What you will do: Repeat exactly the lines beginning at the one that contains "vom Autor dieser Zeilen gemeinsam" and running to the end of the material. Omit the pictures.

Data supplied:
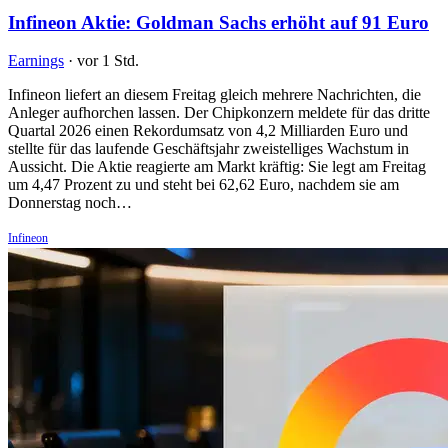
Infineon Aktie: Goldman Sachs erhöht auf 91 Euro
Earnings
·
vor 1 Std.
Infineon liefert an diesem Freitag gleich mehrere Nachrichten, die
Anleger aufhorchen lassen. Der Chipkonzern meldete für das dritte
Quartal 2026 einen Rekordumsatz von 4,2 Milliarden Euro und
stellte für das laufende Geschäftsjahr zweistelliges Wachstum in
Aussicht. Die Aktie reagierte am Markt kräftig: Sie legt am Freitag
um 4,47 Prozent zu und steht bei 62,62 Euro, nachdem sie am
Donnerstag noch…
Infineon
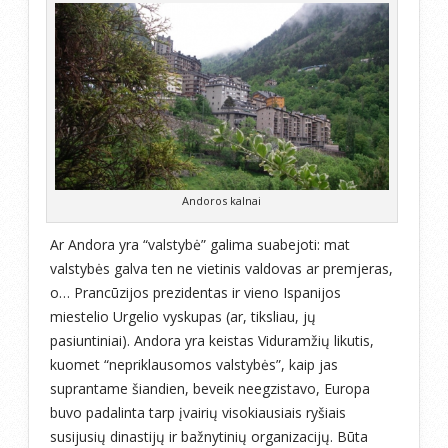
Andoros kalnai
Ar Andora yra “valstybė” galima suabejoti: mat
valstybės galva ten ne vietinis valdovas ar premjeras,
o… Prancūzijos prezidentas ir vieno Ispanijos
miestelio Urgelio vyskupas (ar, tiksliau, jų
pasiuntiniai). Andora yra keistas Viduramžių likutis,
kuomet “nepriklausomos valstybės”, kaip jas
suprantame šiandien, beveik neegzistavo, Europa
buvo padalinta tarp įvairių visokiausiais ryšiais
susijusių dinastijų ir bažnytinių organizacijų. Būta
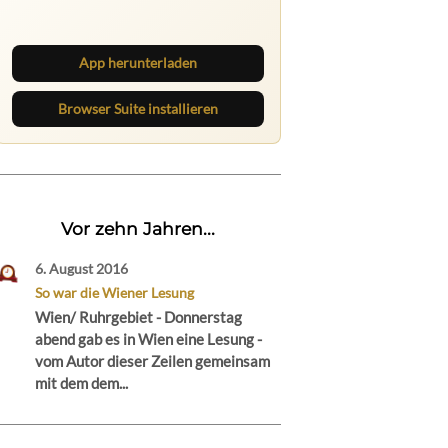
Beiträge und behalte neue Texte
direkt im Browser im Blick.
App herunterladen
Browser Suite installieren
Vor zehn Jahren...
6. August 2016
So war die Wiener Lesung
Wien/ Ruhrgebiet - Donnerstag
abend gab es in Wien eine Lesung -
vom Autor dieser Zeilen gemeinsam
mit dem dem...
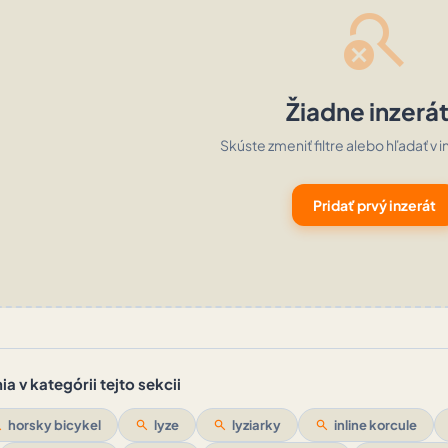
search_off
Žiadne inzerá
Skúste zmeniť filtre alebo hľadať v i
Pridať prvý inzerát
a v kategórii tejto sekcii
ch
horsky bicykel
search
lyze
search
lyziarky
search
inline korcule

Output of the task:
vom Autor dieser Zeilen gemeinsam
mit dem dem...
search_off
Žiadne inzerá
Skúste zmeniť filtre alebo hľadať v i
Pridať prvý inzerát
a v kategórii tejto sekcii
ch
horsky bicykel
search
lyze
search
lyziarky
search
inline korcule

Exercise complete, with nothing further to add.